Traditional medicine systems around the world do not use single refined chemical constituents - instead they tend to use whole plants, crude extracts or infusions and typically combine subtle synergistic effects of several herbs together. This approach starts from a different paradigm - one that came before hyper potent western drugs – one where the goal was to help nudge things in the right direction in synergy with the host – rather than run roughshod over it.

It would be a mistake to write off all natural substances or herbal medicines as ineffective because they do not fit the western paradigm.

There are many trials showing efficacy of oral systemic herbal medicines. In some cases they work better and in most cases they have less side effects.
Between 55 and 80% of the population of developing countries have no access to western medicine at all and rely on herbal medicine for their health. For this reason, the World Health Organisation recognises traditional medicine systems around the world. Publishes a 400 page monograph of herbal medicines regularly. And spends considerable time effort documenting indications, doses, preparation etc. I don’t think it would be doing that if it wasn’t convinced of the usefulness of these herbs.

Anyone who goes in thinking the only type of medicine that can help is western pharma medicines is missing something. There is scientifically proven merit to many other forms of interventions - eg lifestyle changes, dietary interventions, mind body techniques etc - though we may not yet fully understand how all of these work.

I also think we in the west have all grown up in a culture heavily influenced by the paradigms of modernism, That science will bring the solutions to everything and it will then be possible to inhabit a utopian world. So we are kind of hard wired to expect modern science to come up with an answer to CFS too.
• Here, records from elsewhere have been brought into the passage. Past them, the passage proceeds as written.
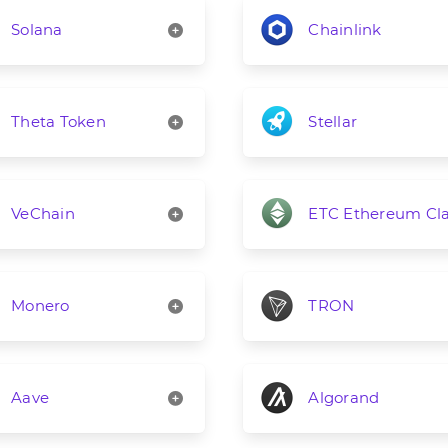
Solana
Chainlink
Theta Token
Stellar
VeChain
ETC Ethereum Cla
Monero
TRON
Aave
Algorand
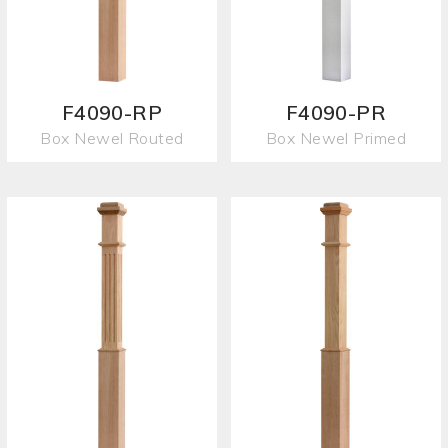
F4090-RP
F4090-PR
Box Newel Routed
Box Newel Primed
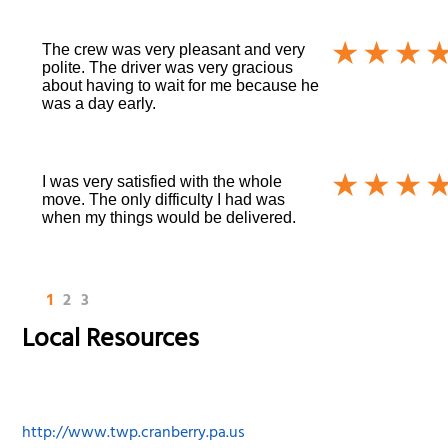
The crew was very pleasant and very
polite. The driver was very gracious
about having to wait for me because he
was a day early.
I was very satisfied with the whole
move. The only difficulty I had was
when my things would be delivered.
1
2
3
Local Resources
http://www.twp.cranberry.pa.us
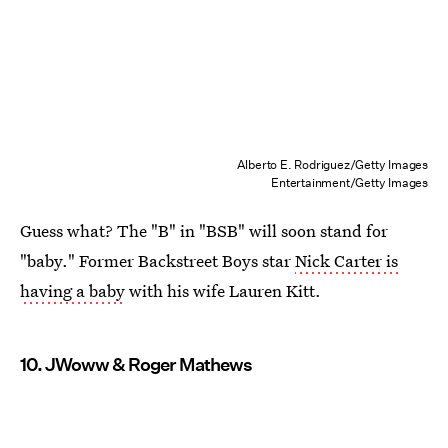
Alberto E. Rodriguez/Getty Images
Entertainment/Getty Images
Guess what? The "B" in "BSB" will soon stand for
"baby." Former Backstreet Boys star
Nick Carter is
having a baby
with his wife Lauren Kitt.
10. JWoww & Roger Mathews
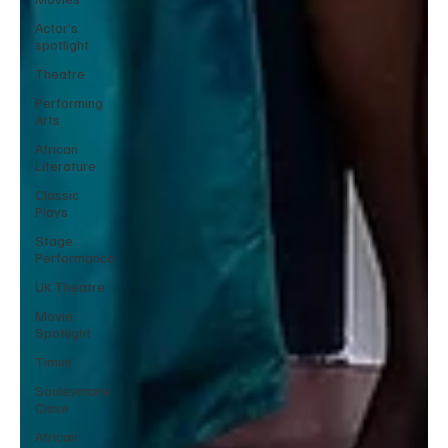
Actor’s
spotlight
Theatre
Performing
Arts
African
Literature
Classic
Plays
Stage
Performance
UK Theatre
Movie
Spotlight
Timini
Souleymane
Cisse
African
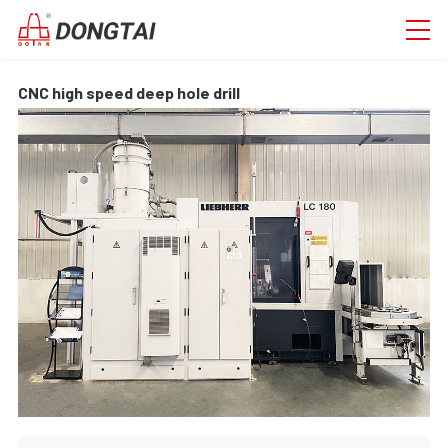
CNC high speed deep hole drill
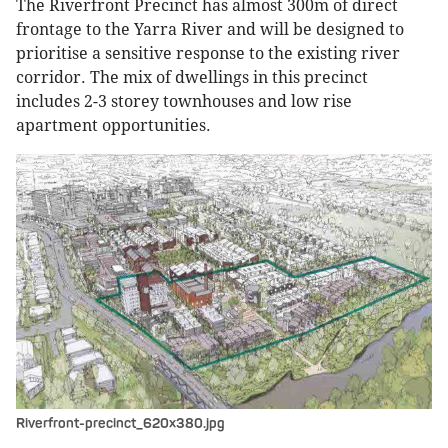
The Riverfront Precinct has almost 300m of direct
frontage to the Yarra River and will be designed to
prioritise a sensitive response to the existing river
corridor. The mix of dwellings in this precinct
includes 2-3 storey townhouses and low rise
apartment opportunities.
Riverfront-precinct_620x380.jpg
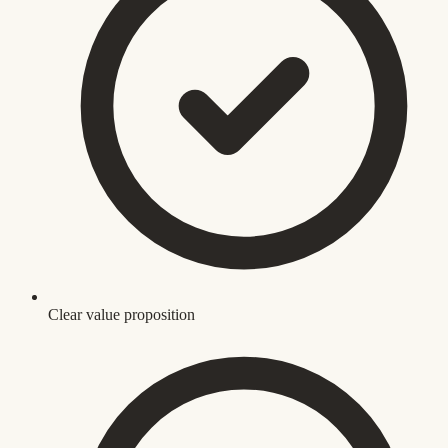
Clear value proposition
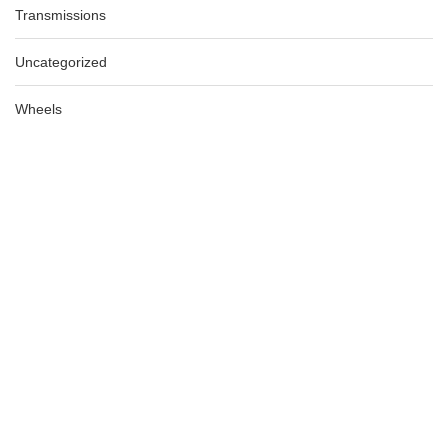
Transmissions
Uncategorized
Wheels
AUDI A5 BLACK TRIM UNDER DASH DRIVER SIDE 8T 10/07-
12/11, 8K2863076
AU $
185.00
AU $
185.00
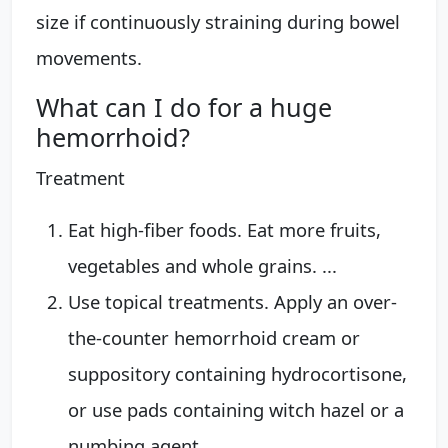
size if continuously straining during bowel
movements.
What can I do for a huge
hemorrhoid?
Treatment
Eat high-fiber foods. Eat more fruits,
vegetables and whole grains. ...
Use topical treatments. Apply an over-
the-counter hemorrhoid cream or
suppository containing hydrocortisone,
or use pads containing witch hazel or a
numbing agent.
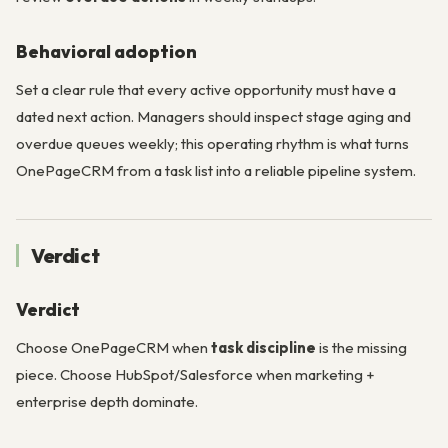
Behavioral adoption
Set a clear rule that every active opportunity must have a
dated next action. Managers should inspect stage aging and
overdue queues weekly; this operating rhythm is what turns
OnePageCRM from a task list into a reliable pipeline system.
Verdict
Verdict
Choose OnePageCRM when
task discipline
is the missing
piece. Choose HubSpot/Salesforce when marketing +
enterprise depth dominate.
But the reality is somewhat different. In fact, Western pharma medicines do not seem to have good answers for either CFS or chronic infections and so far, it doesn’t seem like it is even very interested in looking for them in any substantial way. The economics of the market do not justify it. So, I think we have to use whatever tools are available to us today - even if they are not perfect - rather than wait for some super breakthrough or another.